November 2013: Das Gericht setzt den Prozess gegen M. aus. Er bleibt vorerst in Haft. Gegen seinen Bruder Rudi R. wird normal weiterverhandelt.
Februar 2014: Rudi R. wird zu einer lebenslänglichen Freiheitsstrafe verurteilt. Das Gericht sieht bei ihm eine besondere Schwere der Schuld und ordnet die anschließende Sicherungsverwahrung an.
September 2014: Der neue Prozess gegen Raimund M. beginnt.
Februar 2015: Der Bundesgerichtshof bestätigt das Augsburger Urteil gegen Rudolf R.
Auf der Tokarev-Pistole am Tatort wurde DNA gefunden, die Raimund M. zuzuordnen ist. An der FEG-Pistole, die in M.s Haus entdeckt wurde, haftete auch DNA-Material seines Bruders Rudi R.
Welche Waffen waren bei den Raubüberfällen im Einsatz?

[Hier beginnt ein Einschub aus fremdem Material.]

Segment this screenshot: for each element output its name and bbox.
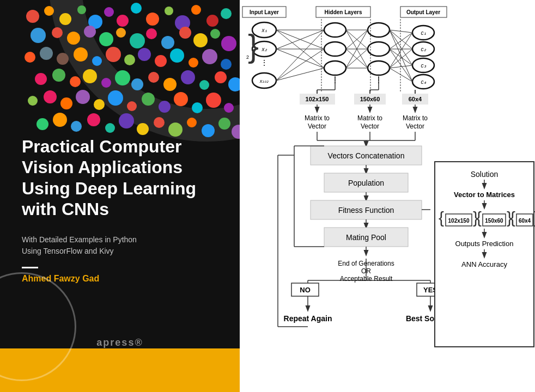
svg-line-38: [276, 49, 324, 81]
svg-text:102x150: 102x150: [306, 96, 329, 102]
svg-text:}: }: [473, 209, 478, 226]
svg-text:x₂: x₂: [262, 46, 268, 52]
svg-line-41: [346, 30, 368, 49]
svg-text:⋮: ⋮: [375, 76, 382, 84]
svg-rect-61: [300, 94, 335, 105]
diagram-panel: Input Layer Hidden Layers Output Layer x…: [240, 0, 535, 392]
svg-line-49: [390, 30, 412, 33]
svg-text:Acceptable Result: Acceptable Result: [340, 275, 393, 283]
svg-text:Matrix to: Matrix to: [305, 114, 330, 122]
svg-text:{: {: [510, 209, 515, 226]
svg-point-20: [368, 42, 390, 56]
svg-rect-84: [311, 146, 422, 165]
svg-text:Output Layer: Output Layer: [406, 9, 440, 15]
svg-rect-63: [354, 94, 386, 105]
svg-line-34: [276, 30, 324, 49]
svg-text:Mating Pool: Mating Pool: [346, 233, 386, 242]
svg-text:2: 2: [246, 54, 249, 60]
svg-line-47: [346, 49, 368, 68]
svg-point-11: [252, 73, 276, 88]
svg-text:}: }: [248, 28, 259, 64]
svg-line-46: [346, 30, 368, 68]
svg-point-6: [252, 22, 276, 38]
dots-decoration: [0, 0, 240, 158]
svg-text:60x4: 60x4: [409, 96, 422, 102]
svg-text:c₄: c₄: [421, 79, 427, 85]
svg-line-33: [276, 30, 324, 68]
svg-text:ANN Accuracy: ANN Accuracy: [461, 260, 507, 268]
svg-text:x₁₀₂: x₁₀₂: [259, 78, 269, 84]
svg-text:150x60: 150x60: [485, 218, 503, 224]
svg-rect-4: [400, 7, 447, 17]
svg-line-51: [390, 30, 412, 65]
svg-line-58: [390, 49, 412, 68]
book-subtitle: With Detailed Examples in Python Using T…: [22, 234, 229, 257]
svg-line-57: [390, 33, 412, 68]
svg-line-37: [276, 30, 324, 81]
svg-line-56: [390, 49, 412, 82]
publisher-logo: apress®: [96, 337, 143, 348]
svg-text:c₂: c₂: [421, 46, 427, 52]
svg-text:Outputs Prediction: Outputs Prediction: [455, 240, 514, 248]
svg-text:Matrix to: Matrix to: [403, 114, 428, 122]
svg-line-45: [346, 49, 368, 68]
svg-rect-90: [311, 200, 422, 219]
svg-line-50: [390, 30, 412, 49]
svg-point-17: [324, 61, 346, 75]
svg-text:Vector to Matrices: Vector to Matrices: [454, 191, 515, 199]
book-cover: Practical Computer Vision Applications U…: [0, 0, 240, 392]
svg-text:c₃: c₃: [421, 63, 427, 69]
svg-line-55: [390, 49, 412, 65]
svg-point-29: [412, 75, 434, 89]
svg-text:Input Layer: Input Layer: [250, 9, 279, 15]
svg-rect-118: [435, 162, 534, 347]
svg-text:⋮: ⋮: [260, 58, 268, 67]
svg-rect-124: [446, 214, 472, 226]
svg-text:Solution: Solution: [471, 170, 498, 179]
svg-text:Population: Population: [348, 179, 384, 187]
svg-line-36: [276, 49, 324, 68]
svg-point-15: [324, 23, 346, 37]
svg-text:Matrix to: Matrix to: [357, 114, 382, 122]
book-divider: [22, 267, 38, 268]
svg-text:Vectors Concatenation: Vectors Concatenation: [328, 151, 405, 160]
svg-text:102x150: 102x150: [448, 218, 470, 224]
svg-text:Fitness Function: Fitness Function: [338, 206, 394, 215]
svg-point-16: [324, 42, 346, 56]
svg-rect-132: [516, 214, 533, 226]
svg-line-59: [390, 65, 412, 68]
svg-point-8: [252, 41, 276, 57]
svg-rect-128: [483, 214, 506, 226]
svg-line-43: [346, 30, 368, 49]
svg-text:⋮: ⋮: [331, 76, 339, 84]
svg-rect-87: [324, 173, 408, 192]
svg-rect-106: [291, 283, 319, 296]
svg-text:Vector: Vector: [361, 122, 379, 130]
svg-point-19: [368, 23, 390, 37]
svg-line-32: [276, 30, 324, 49]
svg-line-60: [390, 68, 412, 82]
svg-line-53: [390, 33, 412, 49]
svg-text:150x60: 150x60: [360, 96, 380, 102]
svg-text:Repeat Again: Repeat Again: [284, 314, 332, 323]
svg-text:Vector: Vector: [308, 122, 326, 130]
svg-text:Best Solution: Best Solution: [406, 314, 455, 323]
svg-point-23: [412, 26, 434, 40]
svg-text:End of Generations: End of Generations: [338, 260, 394, 267]
svg-point-25: [412, 42, 434, 56]
svg-line-52: [390, 30, 412, 82]
svg-text:Vector: Vector: [406, 122, 424, 130]
svg-rect-0: [242, 7, 286, 17]
svg-rect-65: [402, 94, 428, 105]
svg-text:x₁: x₁: [262, 27, 267, 33]
svg-rect-94: [324, 228, 408, 247]
svg-text:60x4: 60x4: [519, 218, 531, 224]
svg-rect-2: [316, 7, 370, 17]
svg-text:NO: NO: [300, 286, 311, 294]
svg-text:OR: OR: [361, 267, 371, 275]
svg-text:c₁: c₁: [421, 30, 426, 36]
svg-point-27: [412, 58, 434, 72]
svg-line-39: [276, 68, 324, 81]
svg-line-42: [346, 30, 368, 68]
svg-text:Hidden Layers: Hidden Layers: [325, 9, 362, 15]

Laut Anklage bedrohten Rudi R. und Raimund M. bei zwei Raubüberfällen ihre Opfer mit Kalaschnikow-Gewehren. Einmal soll eine Uzi-Maschinenpistole zur Einschüchterung der Angestellten verwendet worden sein. Auch eine Uzi beschlagnahmten die Ermittler in einem der Verstecke der beiden Angeklagten. Bei den anderen Überfällen hatten die Täter von den Zeugen nicht näher bezeichnete Pistolen dabei.
Waffen-Gutachten entscheidend für den Polizistenmord-Prozess
Welche Bedeutung haben die Waffen-Gutachten für den Prozess?
Die Gutachten über die Waffen sind mit entscheidend für den Ausgang des Prozesses. Viel wird davon abhängen, wie die Sachverständigen das Rätsel der Kalaschnikows erklären können. Wenn sie zu dem Schluss kommen, dass Teile der bei R. und M. gefundenen Schnellfeuergewehre tatsächlich beim Mord an Mathias Vieth verwendet wurden, wäre das ein wesentliches Indiz für die Schuld der beiden angeklagten Brüder.